- WHAT THE TASK ASKS -
Work through the material beneath and count the lines that include "clipboard"; the answer is that number alone.

---+---

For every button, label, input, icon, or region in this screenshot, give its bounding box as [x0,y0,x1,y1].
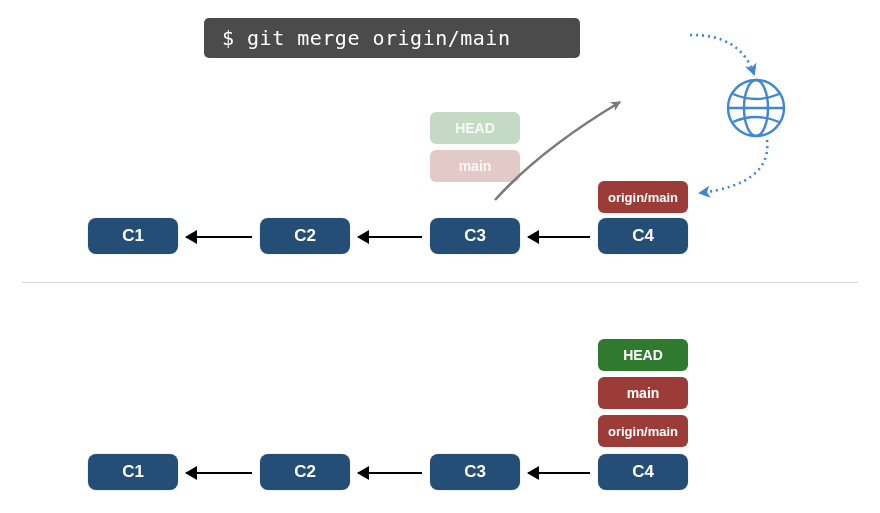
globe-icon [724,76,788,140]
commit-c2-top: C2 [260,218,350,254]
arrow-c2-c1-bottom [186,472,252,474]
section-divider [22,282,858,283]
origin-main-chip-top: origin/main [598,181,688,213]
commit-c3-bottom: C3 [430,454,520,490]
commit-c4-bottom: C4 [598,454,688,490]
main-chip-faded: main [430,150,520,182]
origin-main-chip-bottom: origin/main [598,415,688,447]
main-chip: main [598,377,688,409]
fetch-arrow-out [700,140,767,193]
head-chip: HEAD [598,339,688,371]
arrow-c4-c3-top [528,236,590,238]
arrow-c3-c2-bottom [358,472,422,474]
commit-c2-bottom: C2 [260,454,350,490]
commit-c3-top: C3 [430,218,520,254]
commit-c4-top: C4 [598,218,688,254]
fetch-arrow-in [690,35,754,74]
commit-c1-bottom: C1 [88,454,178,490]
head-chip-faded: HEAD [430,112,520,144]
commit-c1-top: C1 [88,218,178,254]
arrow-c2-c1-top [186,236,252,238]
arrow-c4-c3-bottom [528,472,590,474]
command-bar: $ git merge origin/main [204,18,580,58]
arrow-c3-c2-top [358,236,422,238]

---+---

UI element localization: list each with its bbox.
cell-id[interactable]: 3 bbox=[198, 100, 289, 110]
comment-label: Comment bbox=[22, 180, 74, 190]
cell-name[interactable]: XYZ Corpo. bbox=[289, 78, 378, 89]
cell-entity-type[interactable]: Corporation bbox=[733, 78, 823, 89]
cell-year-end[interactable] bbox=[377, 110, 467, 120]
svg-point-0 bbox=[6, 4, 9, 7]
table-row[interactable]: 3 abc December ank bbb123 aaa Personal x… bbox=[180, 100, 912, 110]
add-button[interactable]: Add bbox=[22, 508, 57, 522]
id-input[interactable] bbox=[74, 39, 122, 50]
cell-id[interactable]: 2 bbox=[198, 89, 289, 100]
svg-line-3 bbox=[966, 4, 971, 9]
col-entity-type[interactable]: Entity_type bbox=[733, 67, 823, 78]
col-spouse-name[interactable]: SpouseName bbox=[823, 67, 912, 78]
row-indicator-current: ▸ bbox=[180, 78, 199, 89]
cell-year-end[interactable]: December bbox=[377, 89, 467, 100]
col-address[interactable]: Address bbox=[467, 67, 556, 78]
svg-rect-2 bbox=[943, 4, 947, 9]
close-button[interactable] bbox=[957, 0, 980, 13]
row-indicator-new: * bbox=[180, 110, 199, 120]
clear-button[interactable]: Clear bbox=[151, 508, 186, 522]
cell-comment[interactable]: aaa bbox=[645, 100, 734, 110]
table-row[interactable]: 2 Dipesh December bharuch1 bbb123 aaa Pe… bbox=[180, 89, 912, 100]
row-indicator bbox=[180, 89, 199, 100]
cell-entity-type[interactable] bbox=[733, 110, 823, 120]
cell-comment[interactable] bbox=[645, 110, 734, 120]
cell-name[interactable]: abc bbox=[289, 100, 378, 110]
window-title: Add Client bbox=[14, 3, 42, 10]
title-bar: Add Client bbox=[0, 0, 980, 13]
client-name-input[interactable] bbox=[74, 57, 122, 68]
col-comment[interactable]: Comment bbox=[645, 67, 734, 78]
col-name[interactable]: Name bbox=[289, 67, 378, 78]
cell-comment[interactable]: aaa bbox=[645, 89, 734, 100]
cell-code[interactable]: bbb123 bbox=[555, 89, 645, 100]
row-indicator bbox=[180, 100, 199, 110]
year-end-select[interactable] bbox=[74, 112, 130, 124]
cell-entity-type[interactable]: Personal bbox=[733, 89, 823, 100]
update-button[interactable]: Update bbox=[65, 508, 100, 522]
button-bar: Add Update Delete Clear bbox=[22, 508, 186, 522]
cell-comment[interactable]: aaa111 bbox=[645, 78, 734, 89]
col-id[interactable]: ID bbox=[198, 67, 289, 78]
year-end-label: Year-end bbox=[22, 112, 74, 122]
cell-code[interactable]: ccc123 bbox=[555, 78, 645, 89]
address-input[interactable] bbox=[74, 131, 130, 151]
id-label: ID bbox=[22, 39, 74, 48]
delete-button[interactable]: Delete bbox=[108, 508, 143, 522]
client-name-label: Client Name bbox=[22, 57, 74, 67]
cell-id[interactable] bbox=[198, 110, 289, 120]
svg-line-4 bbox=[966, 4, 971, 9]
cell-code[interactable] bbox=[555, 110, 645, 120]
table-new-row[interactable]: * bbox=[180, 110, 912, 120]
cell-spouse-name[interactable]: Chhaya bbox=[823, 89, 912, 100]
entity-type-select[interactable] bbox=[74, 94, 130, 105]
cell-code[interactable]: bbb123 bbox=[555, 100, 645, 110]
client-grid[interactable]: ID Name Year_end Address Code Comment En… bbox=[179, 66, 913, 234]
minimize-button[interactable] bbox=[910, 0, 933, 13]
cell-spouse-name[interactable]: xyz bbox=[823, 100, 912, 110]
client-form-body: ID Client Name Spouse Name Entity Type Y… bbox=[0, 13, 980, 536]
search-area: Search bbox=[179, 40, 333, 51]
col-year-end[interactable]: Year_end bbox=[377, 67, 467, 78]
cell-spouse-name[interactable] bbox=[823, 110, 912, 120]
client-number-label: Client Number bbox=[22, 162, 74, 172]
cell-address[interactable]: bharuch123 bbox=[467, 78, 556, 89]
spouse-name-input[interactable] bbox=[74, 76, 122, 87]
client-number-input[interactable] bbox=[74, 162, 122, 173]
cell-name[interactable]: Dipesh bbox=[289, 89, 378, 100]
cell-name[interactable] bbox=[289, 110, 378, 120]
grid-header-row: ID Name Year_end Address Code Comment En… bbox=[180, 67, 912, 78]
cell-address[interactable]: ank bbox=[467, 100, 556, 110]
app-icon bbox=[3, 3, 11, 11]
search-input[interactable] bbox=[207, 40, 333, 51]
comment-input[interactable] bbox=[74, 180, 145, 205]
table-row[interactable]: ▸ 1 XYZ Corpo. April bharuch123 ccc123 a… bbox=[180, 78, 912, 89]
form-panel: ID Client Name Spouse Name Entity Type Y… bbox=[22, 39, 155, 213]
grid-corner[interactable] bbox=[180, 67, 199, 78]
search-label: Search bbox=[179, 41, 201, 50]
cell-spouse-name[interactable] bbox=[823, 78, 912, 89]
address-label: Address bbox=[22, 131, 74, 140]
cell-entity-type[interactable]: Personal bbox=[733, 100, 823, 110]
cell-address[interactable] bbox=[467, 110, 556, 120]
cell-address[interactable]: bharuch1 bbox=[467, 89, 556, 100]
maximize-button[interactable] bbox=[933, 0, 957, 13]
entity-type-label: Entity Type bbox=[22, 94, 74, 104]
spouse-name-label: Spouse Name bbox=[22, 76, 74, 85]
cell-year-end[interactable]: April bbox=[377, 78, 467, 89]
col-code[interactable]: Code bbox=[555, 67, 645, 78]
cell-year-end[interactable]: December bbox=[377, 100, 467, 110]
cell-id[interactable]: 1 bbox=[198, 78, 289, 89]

---+---

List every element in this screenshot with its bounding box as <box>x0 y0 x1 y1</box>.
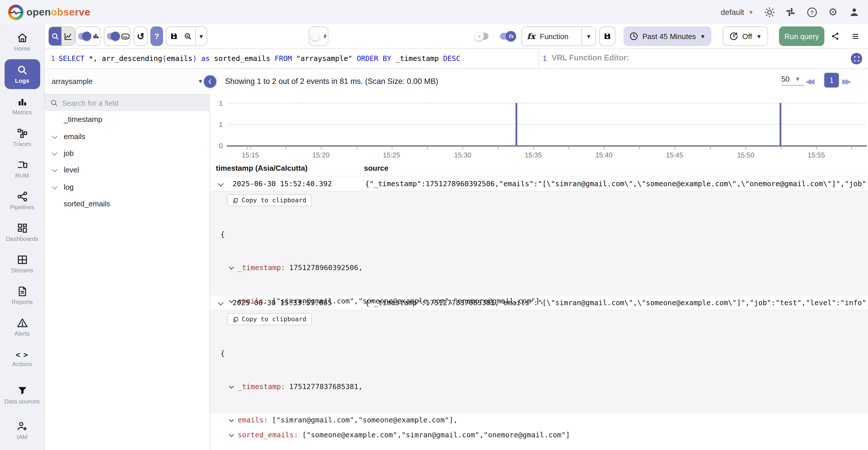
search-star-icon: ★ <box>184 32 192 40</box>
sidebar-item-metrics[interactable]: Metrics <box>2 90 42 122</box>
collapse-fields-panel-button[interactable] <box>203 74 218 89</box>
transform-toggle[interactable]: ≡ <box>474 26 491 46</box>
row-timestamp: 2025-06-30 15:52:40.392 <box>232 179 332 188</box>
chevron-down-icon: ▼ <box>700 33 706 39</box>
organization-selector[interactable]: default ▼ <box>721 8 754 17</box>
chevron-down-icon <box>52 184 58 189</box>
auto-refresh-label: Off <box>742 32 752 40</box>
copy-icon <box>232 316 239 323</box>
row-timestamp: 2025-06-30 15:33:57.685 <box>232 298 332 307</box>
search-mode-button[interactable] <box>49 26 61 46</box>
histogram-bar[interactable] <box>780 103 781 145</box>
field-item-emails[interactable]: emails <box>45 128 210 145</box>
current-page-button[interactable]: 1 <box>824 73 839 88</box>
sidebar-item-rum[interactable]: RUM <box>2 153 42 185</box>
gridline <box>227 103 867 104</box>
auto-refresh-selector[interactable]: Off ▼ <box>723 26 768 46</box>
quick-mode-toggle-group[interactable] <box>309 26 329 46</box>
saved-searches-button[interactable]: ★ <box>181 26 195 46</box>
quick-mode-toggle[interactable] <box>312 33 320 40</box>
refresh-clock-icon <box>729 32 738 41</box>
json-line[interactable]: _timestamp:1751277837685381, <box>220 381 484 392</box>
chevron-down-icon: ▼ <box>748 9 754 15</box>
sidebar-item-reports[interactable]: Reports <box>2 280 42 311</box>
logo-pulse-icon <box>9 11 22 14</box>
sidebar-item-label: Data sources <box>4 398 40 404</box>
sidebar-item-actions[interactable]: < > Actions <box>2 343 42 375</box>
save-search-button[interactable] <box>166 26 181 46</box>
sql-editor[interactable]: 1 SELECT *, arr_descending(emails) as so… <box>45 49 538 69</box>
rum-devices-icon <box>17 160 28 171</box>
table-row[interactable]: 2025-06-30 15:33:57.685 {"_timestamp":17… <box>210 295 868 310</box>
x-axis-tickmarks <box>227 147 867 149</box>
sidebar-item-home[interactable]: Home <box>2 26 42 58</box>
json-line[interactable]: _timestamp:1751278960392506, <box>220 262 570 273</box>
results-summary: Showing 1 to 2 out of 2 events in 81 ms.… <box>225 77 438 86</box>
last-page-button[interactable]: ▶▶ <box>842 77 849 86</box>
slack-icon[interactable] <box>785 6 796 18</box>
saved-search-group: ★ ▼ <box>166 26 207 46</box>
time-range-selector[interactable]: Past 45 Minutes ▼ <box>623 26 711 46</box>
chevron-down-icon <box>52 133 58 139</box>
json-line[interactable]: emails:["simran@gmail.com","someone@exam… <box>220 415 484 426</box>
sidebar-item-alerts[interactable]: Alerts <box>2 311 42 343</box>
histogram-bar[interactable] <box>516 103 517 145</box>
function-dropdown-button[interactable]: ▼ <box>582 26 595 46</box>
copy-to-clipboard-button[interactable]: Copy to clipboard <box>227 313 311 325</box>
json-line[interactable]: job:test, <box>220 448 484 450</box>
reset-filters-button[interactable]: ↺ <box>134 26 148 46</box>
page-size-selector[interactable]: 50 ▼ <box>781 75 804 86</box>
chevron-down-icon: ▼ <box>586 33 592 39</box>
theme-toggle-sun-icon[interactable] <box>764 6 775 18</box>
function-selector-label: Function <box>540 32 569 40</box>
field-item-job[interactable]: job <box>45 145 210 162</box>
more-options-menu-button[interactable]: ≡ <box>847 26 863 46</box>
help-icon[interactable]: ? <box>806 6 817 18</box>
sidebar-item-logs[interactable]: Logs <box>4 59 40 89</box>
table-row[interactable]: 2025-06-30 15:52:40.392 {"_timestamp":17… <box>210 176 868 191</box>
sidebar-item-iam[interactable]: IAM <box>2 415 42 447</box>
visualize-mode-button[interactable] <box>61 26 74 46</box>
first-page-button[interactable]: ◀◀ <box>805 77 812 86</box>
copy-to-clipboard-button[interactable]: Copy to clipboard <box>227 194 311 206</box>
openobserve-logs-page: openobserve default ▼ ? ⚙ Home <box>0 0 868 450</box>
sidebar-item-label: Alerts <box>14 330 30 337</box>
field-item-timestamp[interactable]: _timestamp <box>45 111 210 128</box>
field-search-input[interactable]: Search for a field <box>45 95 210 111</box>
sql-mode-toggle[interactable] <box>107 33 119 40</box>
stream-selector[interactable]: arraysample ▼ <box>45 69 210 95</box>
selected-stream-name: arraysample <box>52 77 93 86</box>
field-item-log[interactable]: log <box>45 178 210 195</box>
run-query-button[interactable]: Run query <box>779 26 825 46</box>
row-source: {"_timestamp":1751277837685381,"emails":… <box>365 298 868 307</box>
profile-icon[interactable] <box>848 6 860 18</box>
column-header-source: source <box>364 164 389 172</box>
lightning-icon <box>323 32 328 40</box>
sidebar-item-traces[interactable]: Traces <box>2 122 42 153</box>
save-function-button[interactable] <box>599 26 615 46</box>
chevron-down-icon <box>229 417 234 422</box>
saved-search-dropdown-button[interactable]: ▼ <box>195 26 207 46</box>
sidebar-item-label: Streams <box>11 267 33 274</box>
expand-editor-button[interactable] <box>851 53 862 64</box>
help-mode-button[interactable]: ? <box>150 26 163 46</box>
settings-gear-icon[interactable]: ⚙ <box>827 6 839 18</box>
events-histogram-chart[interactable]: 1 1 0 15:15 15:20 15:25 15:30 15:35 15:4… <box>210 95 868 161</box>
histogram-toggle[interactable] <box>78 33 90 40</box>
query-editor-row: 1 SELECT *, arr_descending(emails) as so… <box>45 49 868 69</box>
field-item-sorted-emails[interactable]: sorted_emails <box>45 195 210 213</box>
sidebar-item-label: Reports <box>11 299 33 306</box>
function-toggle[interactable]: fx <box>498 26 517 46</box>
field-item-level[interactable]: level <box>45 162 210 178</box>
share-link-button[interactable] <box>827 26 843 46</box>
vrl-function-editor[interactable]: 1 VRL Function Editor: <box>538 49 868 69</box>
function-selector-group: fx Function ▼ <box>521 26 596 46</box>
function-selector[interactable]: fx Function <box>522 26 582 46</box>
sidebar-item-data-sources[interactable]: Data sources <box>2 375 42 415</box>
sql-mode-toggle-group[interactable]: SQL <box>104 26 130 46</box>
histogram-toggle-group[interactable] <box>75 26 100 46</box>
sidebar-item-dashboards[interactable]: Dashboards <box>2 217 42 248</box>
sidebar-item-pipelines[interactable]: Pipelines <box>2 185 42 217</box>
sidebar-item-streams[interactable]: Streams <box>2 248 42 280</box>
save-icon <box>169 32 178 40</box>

---+---

- ANSWER BELOW -
2